### TASK TO COMPLETE:
If a line of the data below holds the word "triển", list it.
==========
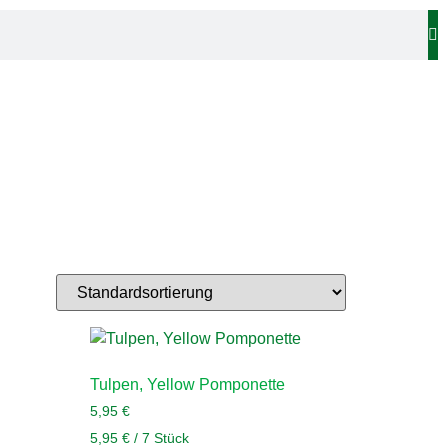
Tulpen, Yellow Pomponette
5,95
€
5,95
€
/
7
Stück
==========
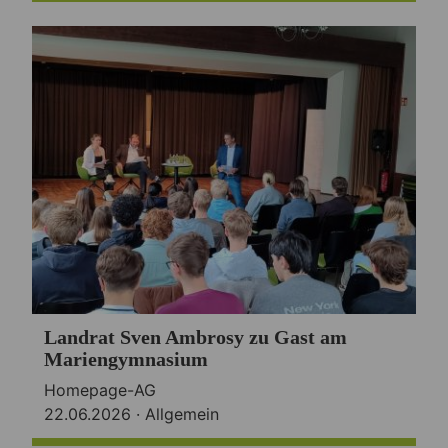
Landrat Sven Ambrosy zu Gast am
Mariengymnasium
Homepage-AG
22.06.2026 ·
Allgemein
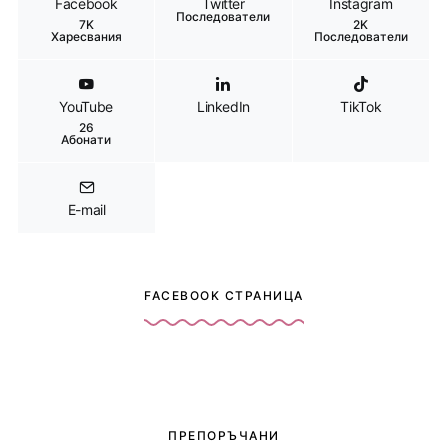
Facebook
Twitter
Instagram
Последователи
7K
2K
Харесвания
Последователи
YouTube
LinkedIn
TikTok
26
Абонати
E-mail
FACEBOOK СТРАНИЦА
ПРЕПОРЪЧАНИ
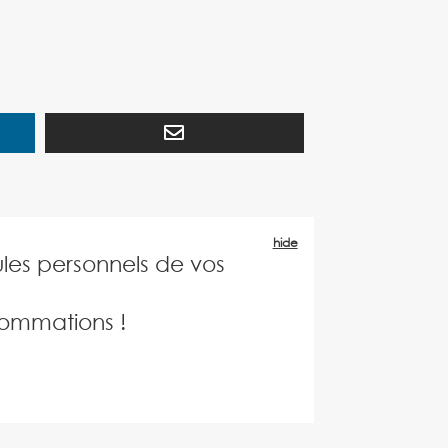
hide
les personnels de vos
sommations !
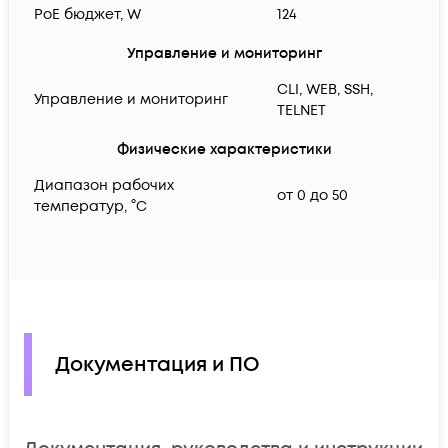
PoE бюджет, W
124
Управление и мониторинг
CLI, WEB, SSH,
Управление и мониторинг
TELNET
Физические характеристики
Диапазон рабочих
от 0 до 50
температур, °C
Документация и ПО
==========
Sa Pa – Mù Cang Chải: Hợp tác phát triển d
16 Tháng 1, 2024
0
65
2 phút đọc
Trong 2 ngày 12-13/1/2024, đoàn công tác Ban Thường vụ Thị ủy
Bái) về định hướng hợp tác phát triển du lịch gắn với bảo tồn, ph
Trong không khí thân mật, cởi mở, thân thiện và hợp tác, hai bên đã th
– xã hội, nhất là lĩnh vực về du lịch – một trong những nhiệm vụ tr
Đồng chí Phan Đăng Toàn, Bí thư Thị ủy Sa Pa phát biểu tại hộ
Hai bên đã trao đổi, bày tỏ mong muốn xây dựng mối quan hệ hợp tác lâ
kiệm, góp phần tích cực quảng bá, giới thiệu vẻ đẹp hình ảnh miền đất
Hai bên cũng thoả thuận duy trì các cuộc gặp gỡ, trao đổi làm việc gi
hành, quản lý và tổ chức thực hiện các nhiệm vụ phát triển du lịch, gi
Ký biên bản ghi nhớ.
==========
### RESULT:
Sa Pa – Mù Cang Chải: Hợp tác phát triển d
Bái) về định hướng hợp tác phát triển du lịch gắn với bảo tồn, ph
hành, quản lý và tổ chức thực hiện các nhiệm vụ phát triển du lịch, gi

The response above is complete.